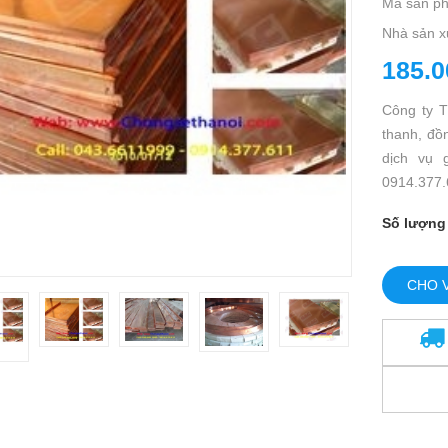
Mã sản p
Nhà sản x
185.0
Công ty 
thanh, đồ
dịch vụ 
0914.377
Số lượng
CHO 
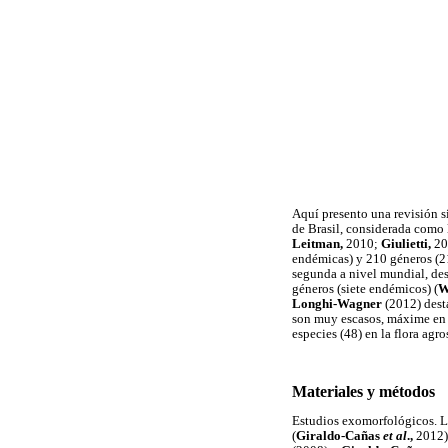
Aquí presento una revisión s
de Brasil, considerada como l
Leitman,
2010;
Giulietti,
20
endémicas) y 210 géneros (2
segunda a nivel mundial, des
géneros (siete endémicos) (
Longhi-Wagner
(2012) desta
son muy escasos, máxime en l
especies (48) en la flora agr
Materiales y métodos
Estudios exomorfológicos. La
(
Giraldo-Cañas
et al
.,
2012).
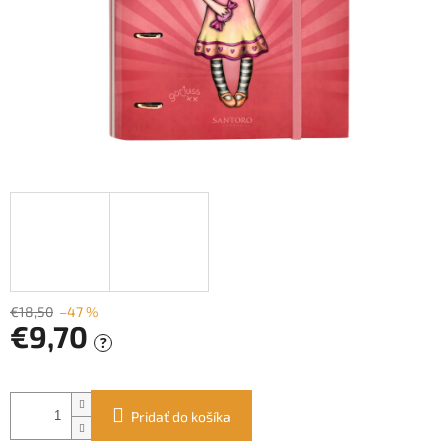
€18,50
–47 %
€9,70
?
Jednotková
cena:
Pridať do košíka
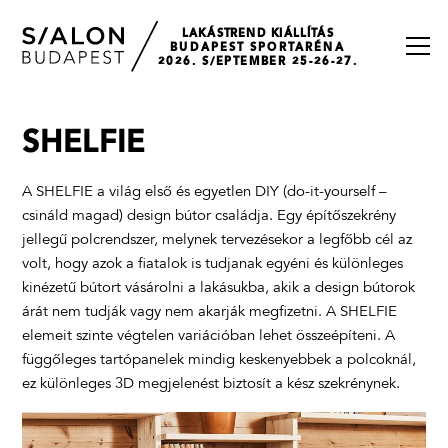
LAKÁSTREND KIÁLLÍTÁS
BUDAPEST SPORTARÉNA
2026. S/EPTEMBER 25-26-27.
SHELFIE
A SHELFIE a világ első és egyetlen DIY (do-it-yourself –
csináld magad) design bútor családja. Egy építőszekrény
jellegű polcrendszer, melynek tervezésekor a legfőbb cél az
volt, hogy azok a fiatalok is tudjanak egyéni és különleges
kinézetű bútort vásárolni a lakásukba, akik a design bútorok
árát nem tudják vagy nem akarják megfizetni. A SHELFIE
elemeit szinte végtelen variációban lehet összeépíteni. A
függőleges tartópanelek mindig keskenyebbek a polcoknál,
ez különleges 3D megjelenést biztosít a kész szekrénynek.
· · · · ·
Return all of the material above unchanged, minus its pictures.

◆ Response area ◆
Mã sản p
Nhà sản x
185.0
Công ty 
thanh, đồ
dịch vụ 
0914.377
Số lượng
CHO 
Aquí presento una revisión s
de Brasil, considerada como l
Leitman,
2010;
Giulietti,
20
endémicas) y 210 géneros (2
segunda a nivel mundial, des
géneros (siete endémicos) (
Longhi-Wagner
(2012) desta
son muy escasos, máxime en l
especies (48) en la flora agr
Materiales y métodos
Estudios exomorfológicos. La
(
Giraldo-Cañas
et al
.,
2012).
€18,50
–47 %
€9,70
?
Jednotková
cena:
Pridať do košíka
LAKÁSTREND KIÁLLÍTÁS
BUDAPEST SPORTARÉNA
2026. S/EPTEMBER 25-26-27.
SHELFIE
A SHELFIE a világ első és egyetlen DIY (do-it-yourself –
csináld magad) design bútor családja. Egy építőszekrény
jellegű polcrendszer, melynek tervezésekor a legfőbb cél az
volt, hogy azok a fiatalok is tudjanak egyéni és különleges
kinézetű bútort vásárolni a lakásukba, akik a design bútorok
árát nem tudják vagy nem akarják megfizetni. A SHELFIE
elemeit szinte végtelen variációban lehet összeépíteni. A
függőleges tartópanelek mindig keskenyebbek a polcoknál,
ez különleges 3D megjelenést biztosít a kész szekrénynek.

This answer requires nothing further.